Neurotypical Grime

Wednesday 24 November 2010, Turners Tongue-poison

Thanksgiving eve. I’m not doing any of the things that I’m supposed to do this day, as this day bears no resemblance to other such days that happened for 55 years. I exist in a twilight zone that has no relation to the stolen life that was my own.

And once again I’m interrupting the copying of the Wrongplanet posts for this interjection.
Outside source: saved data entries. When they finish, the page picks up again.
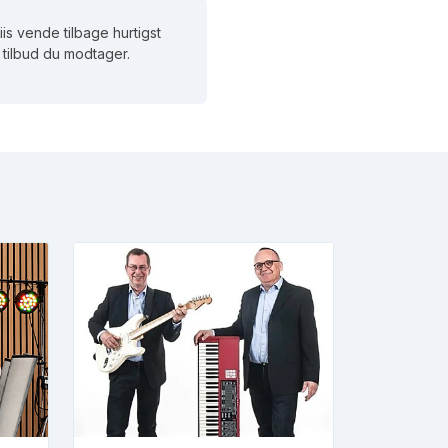
iis vende tilbage hurtigst
et tilbud du modtager.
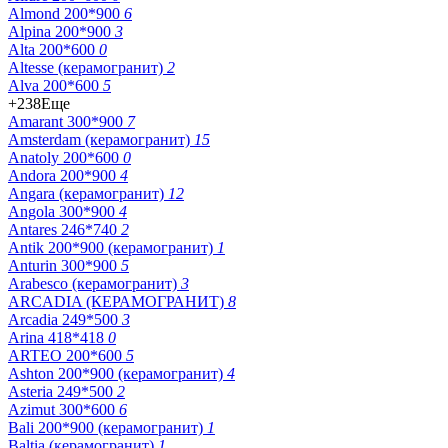
Almond 200*900
6
Alpina 200*900
3
Alta 200*600
0
Altesse (керамогранит)
2
Alva 200*600
5
+238
Еще
Amarant 300*900
7
Amsterdam (керамогранит)
15
Anatoly 200*600
0
Andora 200*900
4
Angara (керамогранит)
12
Angola 300*900
4
Antares 246*740
2
Antik 200*900 (керамогранит)
1
Anturin 300*900
5
Arabesco (керамогранит)
3
ARCADIA (КЕРАМОГРАНИТ)
8
Arcadia 249*500
3
Arina 418*418
0
ARTEO 200*600
5
Ashton 200*900 (керамогранит)
4
Asteria 249*500
2
Azimut 300*600
6
Bali 200*900 (керамогранит)
1
Baltia (керамогранит)
1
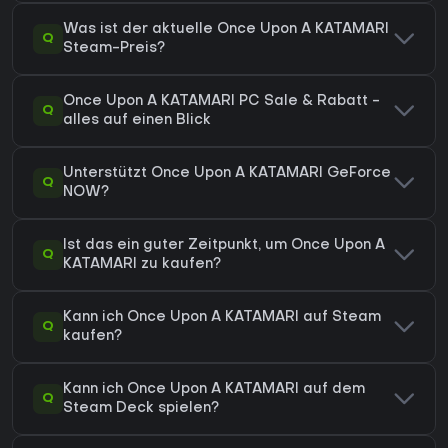
Was ist der aktuelle Once Upon A KATAMARI
Q
Steam-Preis?
Once Upon A KATAMARI PC Sale & Rabatt -
Q
alles auf einen Blick
Unterstützt Once Upon A KATAMARI GeForce
Q
NOW?
Ist das ein guter Zeitpunkt, um Once Upon A
Q
KATAMARI zu kaufen?
Kann ich Once Upon A KATAMARI auf Steam
Q
kaufen?
Kann ich Once Upon A KATAMARI auf dem
Q
Steam Deck spielen?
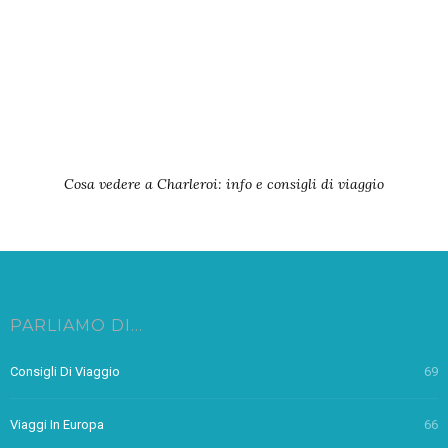
Cosa vedere a Charleroi: info e consigli di viaggio
PARLIAMO DI…
Consigli Di Viaggio
69
Viaggi In Europa
66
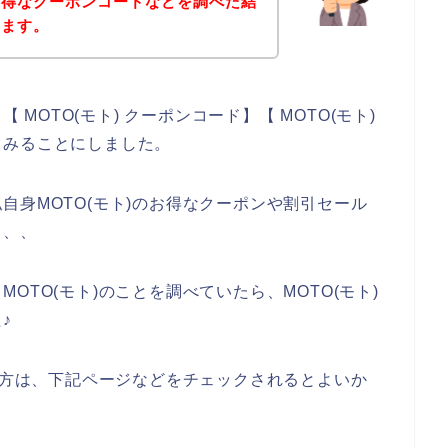
お得なクーポンコードなどを調べた結
きます。
 MOTO(モト) クーポンコード】【 MOTO(モト)
てみることにしました。
自身MOTO(モト)のお得なクーポンや割引セール
、、、
OTO(モト)のことを調べていたら、MOTO(モト)
♪
ある方は、下記ページなどをチェックされるとよいか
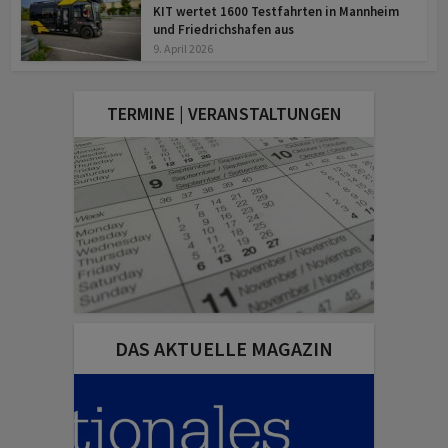
KIT wertet 1600 Testfahrten in Mannheim
und Friedrichshafen aus
9. April 2026
TERMINE | VERANSTALTUNGEN
DAS AKTUELLE MAGAZIN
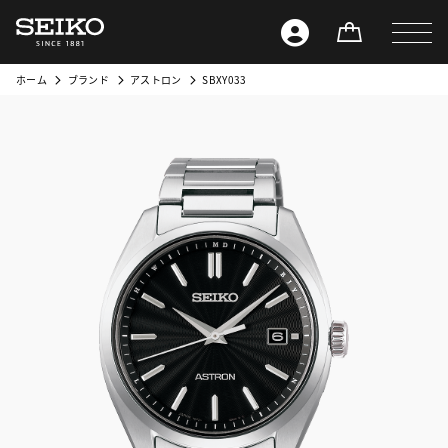
ホーム
ブランド
アストロン
SBXY033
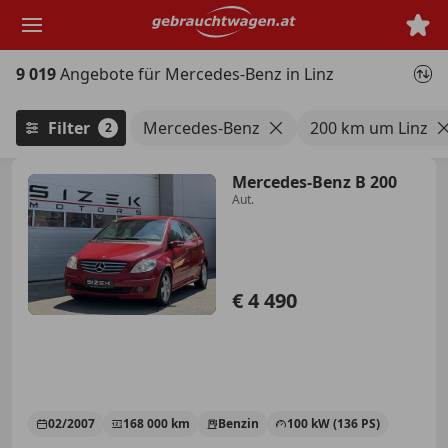
Zum
Hauptinhalt
springen
9 019
Angebote für Mercedes-Benz in Linz
Filter
Mercedes-Benz
200 km um Linz
2
Mercedes-Benz B 200
Aut.
€ 4 490
02/2007
168 000 km
Benzin
100 kW (136 PS)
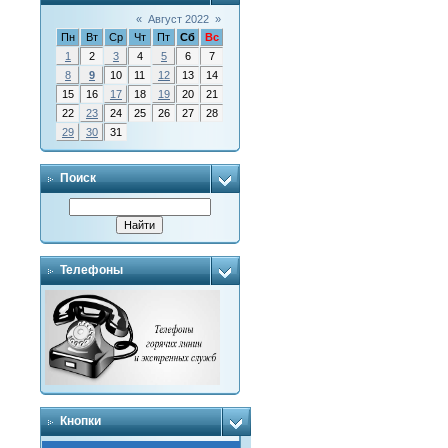
«
Август 2022
»
Пн
Вт
Ср
Чт
Пт
Сб
Вс
1
2
3
4
5
6
7
8
9
10
11
12
13
14
15
16
17
18
19
20
21
22
23
24
25
26
27
28
29
30
31
Поиск
Телефоны
Кнопки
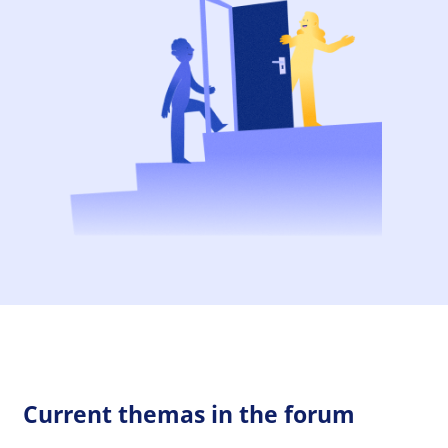
Current themas in the forum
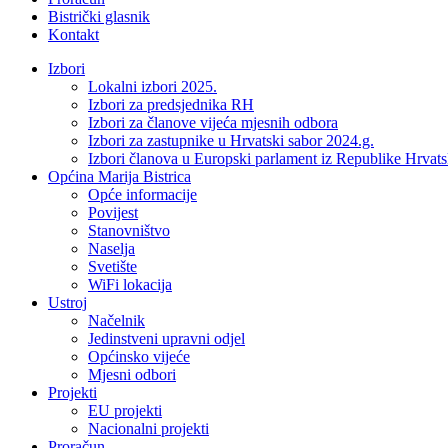
Bistrički glasnik
Kontakt
Izbori
Lokalni izbori 2025.
Izbori za predsjednika RH
Izbori za članove vijeća mjesnih odbora
Izbori za zastupnike u Hrvatski sabor 2024.g.
Izbori članova u Europski parlament iz Republike Hrvat
Općina Marija Bistrica
Opće informacije
Povijest
Stanovništvo
Naselja
Svetište
WiFi lokacija
Ustroj
Načelnik
Jedinstveni upravni odjel
Općinsko vijeće
Mjesni odbori
Projekti
EU projekti
Nacionalni projekti
Proračun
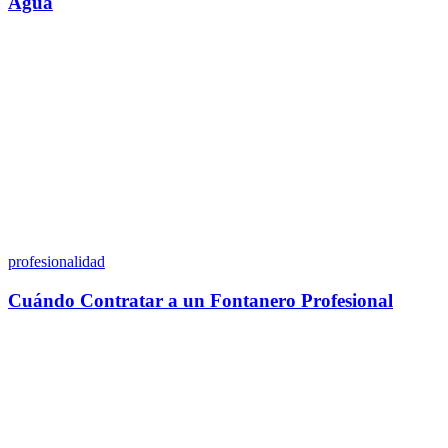
Agua
profesionalidad
Cuándo Contratar a un Fontanero Profesional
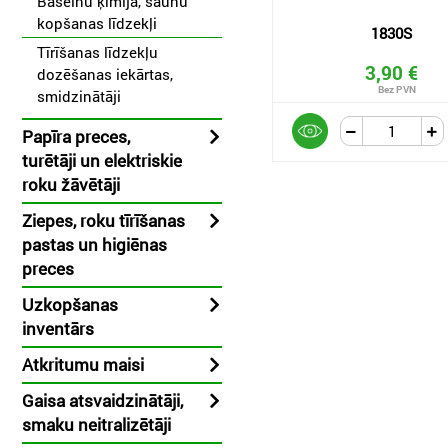
Baseinu ķīmija, saunu
kopšanas līdzekļi
1830S
Tīrīšanas līdzekļu
3,90 €
dozēšanas iekārtas,
smidzinātāji
Papīra preces,
turētāji un elektriskie
roku žāvētāji
Ziepes, roku tīrīšanas
pastas un higiēnas
preces
Uzkopšanas
inventārs
Atkritumu maisi
Gaisa atsvaidzinātāji,
smaku neitralizētāji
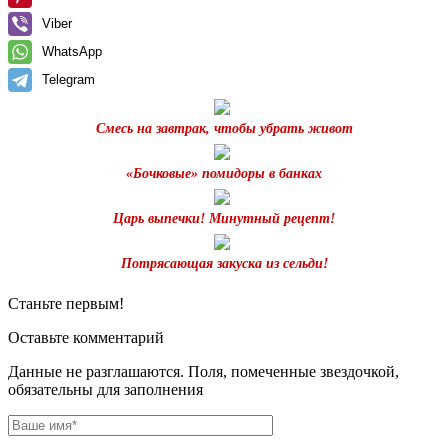
Viber
WhatsApp
Telegram
Смесь на завтрак, чтобы убрать живот
«Бочковые» помидоры в банках
Царь выпечки! Минутный рецепт!
Потрясающая закуска из сельди!
Станьте первым!
Оставьте комментарий
Данные не разглашаются. Поля, помеченные звездочкой,
обязательны для заполнения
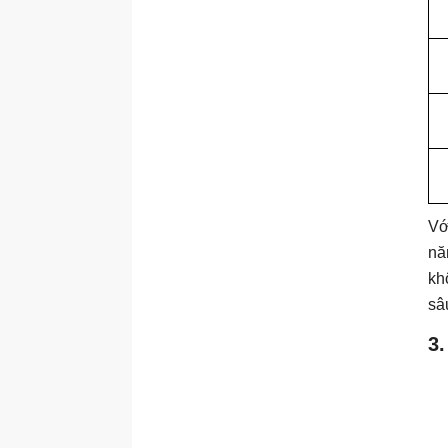
Vớ
nă
kh
sâ
3.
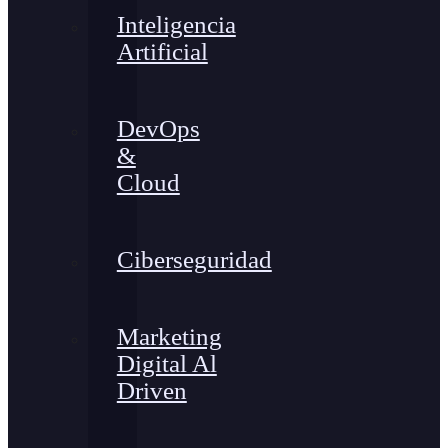
Inteligencia
Artificial
DevOps
&
Cloud
Ciberseguridad
Marketing
Digital Al
Driven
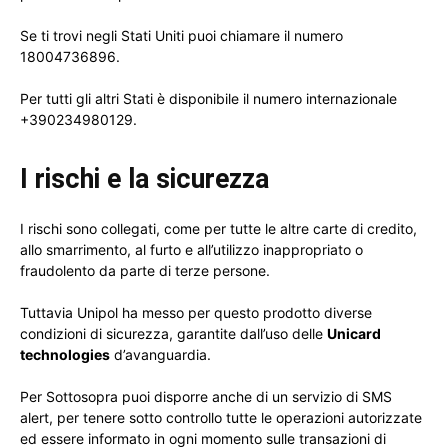
Se ti trovi negli Stati Uniti puoi chiamare il numero
18004736896.
Per tutti gli altri Stati è disponibile il numero internazionale
+390234980129.
I rischi e la sicurezza
I rischi sono collegati, come per tutte le altre carte di credito,
allo smarrimento, al furto e all’utilizzo inappropriato o
fraudolento da parte di terze persone.
Tuttavia Unipol ha messo per questo prodotto diverse
condizioni di sicurezza, garantite dall’uso delle
Unicard
technologies
d’avanguardia.
Per Sottosopra puoi disporre anche di un servizio di SMS
alert, per tenere sotto controllo tutte le operazioni autorizzate
ed essere informato in ogni momento sulle transazioni di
Neurotypical grime.  You know how it feels when you’re sweaty, and you’re doing yardwork or walking around in a sandy area — tiny particles of soil and sand cling to your damp skin, and when you get inside you feel just plain grimy, and you can’t wait to wash it off? Well that’s how I feel when I’ve been among people. I feel like there’s a grime both on me and in me that I need to get rid of because it makes me feel irritable, nervous, and as if my cells are clogged. It’s been that way at least since my teenage years. People — their game-playing, the confusing and inconsistent nature of both their words and their body language, their complete lack of solidity and reliability — leave me feeling soiled. I need to cleanse.

Animals were always my chief method of cleansing. Adjuncts were baths and mediations and music and books and art and nature.  And talking over the shaky feelings with someone, if I was lucky enough at any moment to have such a someone. Since the stealing of my life, I come back grimy to no animal family, no ability to read books in print, almost no ability to listen to music or meditate or have anything to with art. The cleansing rituals, like so much else, were stolen and murdered along with the animals.